Sriracha Hot Chili Sauce -- or Why Hot Sauces Don't Necessarily Do to Food What You Think They Will!

Sriracha Hot Chili Sauce from Huy Fong Foods, Inc. is a relative newcomer to widely available (a lot of mainstream grocery stores carry it), commercial hot sauces and has quite a number of fans, who think it wonderful on everything from eggs, to asian food, and from American Food to old boots, I guess.

There isn't much neutral ground either: people like it or hate it. Why?

It is a fairly simple sauce with only 5 major ingredients, quite thick, and with some real heat and a nice salty/sweet/sour garlicky flavor ... at first, but by itself, it has ... drum roll, please ... a rather bitter finish.

Those ingredients are: red ripe jalapenos, sugar, salt, garlic, and distilled vinegar, along with some preservatives and xanthan gum thickener.

I do not know where the bitterness comes from for sure, but I suspect it is from the jalapenos, which, even when full ripe and red, have a a grassy bitterness.

If you taste HF Sriracha out of the squeeze bottle, that's the impression you are left with after the heat and other flavors fade -- mild bitterness. Not so nice.

How many of us are looking for that in our hot sauces?

Not too many, I think.

So why do (s0me/many) people like it? I guess some like the bitterness, but ...

Well, most people don't consume plain hot sauce; they add it to food. And that's where Sriracha shines, or, umm, should I say, tastes good.

The mild bitterness which is really a fairly prominent, grassy herbiness adds complexity and depth to strong, simple flavors, and when Sriracha is mixed with other foods, that bitterness is diluted and muted and recedes into the background as a complementary and pleasant aspect to the overall flavor.

But the first taste of Sriracha is really very nice indeed, with the bright, ripe pepper flavor and the lemony garlicky salty sweetness ... MMMMMmmmmm. Then of course, the bitterness. However, when diluted with food, the initial bright pepper flavor remains, and the bitterness fades quite a bit.

Some more delicate foods do not benefit from Sriracha: I do not like it with the delicate flavors of eggs or fish, for instance.

I also do not like HF Sriracha directly on many foods, such as over meats or on fries, but I do like it when mixed with other foods.

But, Sriracha is great in making a Spicy Garlic Aioli, for instance. Just mix your favorite prepared mayonaise, I like Hellman's (Best Foods in the West) myself, with 1/4 to 1/2 the quantity by volume of Sriracha. Voila! Excellent Spicy Aioli! Great with fried foods, steak, sandwiches, you name it.

Let me say this though about Sriracha sauces: Huy Fong in the squeeze bottle is not the only brand around. There is also the much less widely available Shark Brand Sriracha which is a Thai product, note that Huy Fong is American, and, frankly, Shark Brand tastes better. Not as bitter and better balanced, but still with that nice salty/garlicky/acid bright flavor and not too much on the vinegar, and a little less heat.

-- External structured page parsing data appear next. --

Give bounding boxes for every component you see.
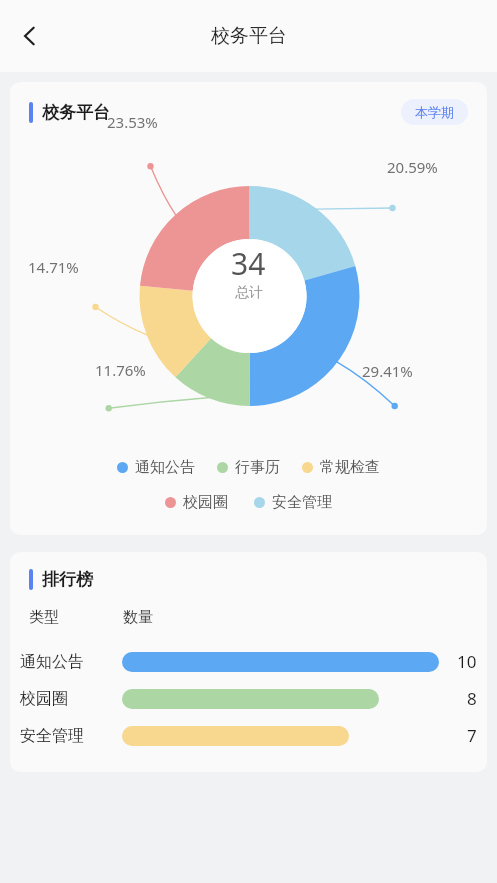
- staticText: 通知公告: [135, 458, 195, 477]
- staticText: 校园圈: [183, 493, 228, 512]
- button[interactable]: 本学期: [401, 99, 468, 125]
- staticText: 安全管理: [20, 726, 84, 746]
- staticText: 总计: [235, 284, 263, 302]
- staticText: 8: [467, 687, 477, 710]
- staticText: 10: [457, 650, 477, 673]
- staticText: 14.71%: [28, 257, 79, 277]
- staticText: 校务平台: [42, 102, 110, 123]
- button[interactable]: 通知公告: [10, 643, 487, 680]
- staticText: 常规检查: [320, 458, 380, 477]
- staticText: 11.76%: [95, 360, 146, 380]
- staticText: 通知公告: [20, 652, 84, 672]
- button[interactable]: Back: [6, 12, 54, 60]
- staticText: 本学期: [415, 104, 454, 120]
- staticText: 数量: [123, 608, 153, 627]
- staticText: 23.53%: [107, 112, 158, 132]
- button[interactable]: 安全管理: [10, 717, 487, 754]
- staticText: 校园圈: [20, 689, 68, 709]
- button[interactable]: 校园圈: [159, 490, 234, 515]
- staticText: 7: [467, 724, 477, 747]
- staticText: 安全管理: [272, 493, 332, 512]
- button[interactable]: 校园圈: [10, 680, 487, 717]
- button[interactable]: 常规检查: [296, 455, 386, 480]
- staticText: 行事历: [235, 458, 280, 477]
- staticText: 类型: [29, 608, 59, 627]
- staticText: 排行榜: [42, 569, 93, 590]
- staticText: 20.59%: [387, 157, 438, 177]
- staticText: 34: [231, 243, 266, 284]
- staticText: 29.41%: [362, 361, 413, 381]
- button[interactable]: 安全管理: [248, 490, 338, 515]
- staticText: 校务平台: [211, 24, 287, 48]
- button[interactable]: 通知公告: [111, 455, 201, 480]
- button[interactable]: 行事历: [211, 455, 286, 480]
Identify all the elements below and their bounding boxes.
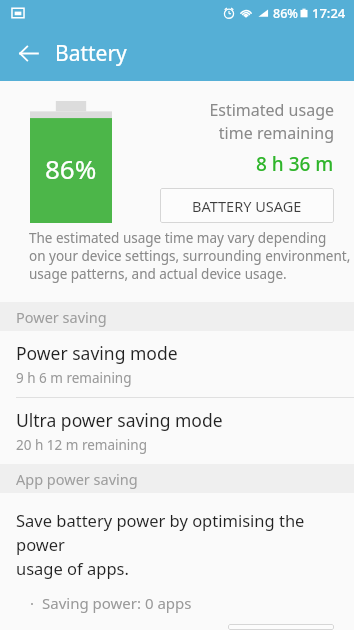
staticText: 86% <box>273 5 298 22</box>
button[interactable]: Ultra power saving mode <box>0 398 354 464</box>
staticText: Saving power: 0 apps <box>42 593 192 613</box>
staticText: 9 h 6 m remaining <box>16 369 132 387</box>
staticText: Power saving mode <box>16 341 178 365</box>
button[interactable]: Power saving mode <box>0 331 354 397</box>
staticText: 8 h 36 m <box>256 151 334 177</box>
staticText: Power saving <box>16 307 107 327</box>
staticText: 20 h 12 m remaining <box>16 436 147 454</box>
staticText: 17:24 <box>312 4 346 22</box>
staticText: BATTERY USAGE <box>192 196 302 216</box>
staticText: App power saving <box>16 469 138 489</box>
staticText: · <box>30 593 35 613</box>
staticText: Ultra power saving mode <box>16 408 223 432</box>
button[interactable]: BATTERY USAGE <box>160 188 334 223</box>
staticText: The estimated usage time may vary depend… <box>29 229 351 283</box>
staticText: DETAILS <box>253 624 309 630</box>
button[interactable]: DETAILS <box>228 624 334 630</box>
staticText: Estimated usage time remaining <box>144 99 334 144</box>
button[interactable]: Navigate up <box>8 33 48 73</box>
staticText: 86% <box>45 151 97 186</box>
staticText: Battery <box>55 39 127 68</box>
staticText: Save battery power by optimising the pow… <box>16 509 354 580</box>
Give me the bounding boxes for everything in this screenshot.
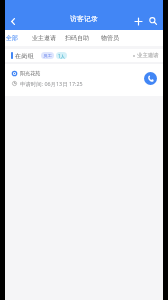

There is also an ABC Indonesian brand that I have not tried, and there are Ka-Me and Roland knock-offs of the Huy Fong product. Ka-Me I have not tried. The Roland product is even more bitter than the Huy Fong.

Get the Shark Brand if you can.

And the lesson here is that hot sauces don't necessarily taste the same right out of the bottle as they do in the food you eat.

I can recommend the Shark Brand Sriracha without reservation, but the HF Sriracha I can only recommend with the fairly serious reservation that its real bitterness restricts its use to complex and robust foods.